(Records contained in a dataset)
>>>

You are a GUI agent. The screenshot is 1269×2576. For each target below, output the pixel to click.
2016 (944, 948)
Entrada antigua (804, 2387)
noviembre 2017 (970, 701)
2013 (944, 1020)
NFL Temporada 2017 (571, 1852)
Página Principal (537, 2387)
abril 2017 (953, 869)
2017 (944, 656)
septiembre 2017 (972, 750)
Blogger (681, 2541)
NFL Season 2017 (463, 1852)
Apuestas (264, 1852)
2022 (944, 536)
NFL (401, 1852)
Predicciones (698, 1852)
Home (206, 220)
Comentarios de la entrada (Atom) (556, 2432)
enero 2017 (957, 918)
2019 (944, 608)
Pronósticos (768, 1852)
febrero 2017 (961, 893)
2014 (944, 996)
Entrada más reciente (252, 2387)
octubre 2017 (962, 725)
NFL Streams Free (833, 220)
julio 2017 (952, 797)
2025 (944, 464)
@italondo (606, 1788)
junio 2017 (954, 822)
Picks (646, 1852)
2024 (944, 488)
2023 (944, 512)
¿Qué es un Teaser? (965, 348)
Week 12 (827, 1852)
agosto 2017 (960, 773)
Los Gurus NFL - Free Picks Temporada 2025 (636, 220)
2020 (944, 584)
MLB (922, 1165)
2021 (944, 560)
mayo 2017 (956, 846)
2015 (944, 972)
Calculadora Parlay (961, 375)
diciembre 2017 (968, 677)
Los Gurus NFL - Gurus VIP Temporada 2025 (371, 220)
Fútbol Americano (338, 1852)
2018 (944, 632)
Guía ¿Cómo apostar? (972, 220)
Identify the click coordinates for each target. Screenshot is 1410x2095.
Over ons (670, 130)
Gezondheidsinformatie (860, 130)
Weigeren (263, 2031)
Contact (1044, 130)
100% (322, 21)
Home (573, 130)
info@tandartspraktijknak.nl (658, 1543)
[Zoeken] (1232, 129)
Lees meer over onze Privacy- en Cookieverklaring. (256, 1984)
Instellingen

<<<

WHAT THE TASK REQUIRES
All lines from the one containing "2018 (944, 632)" through the end of the data, and no others, are to be given again word for word.

PROBLEM SOLUTION
2018 (944, 632)
Guía ¿Cómo apostar? (972, 220)
Identify the click coordinates for each target. Screenshot is 1410x2095.
Over ons (670, 130)
Gezondheidsinformatie (860, 130)
Weigeren (263, 2031)
Contact (1044, 130)
100% (322, 21)
Home (573, 130)
info@tandartspraktijknak.nl (658, 1543)
[Zoeken] (1232, 129)
Lees meer over onze Privacy- en Cookieverklaring. (256, 1984)
Instellingen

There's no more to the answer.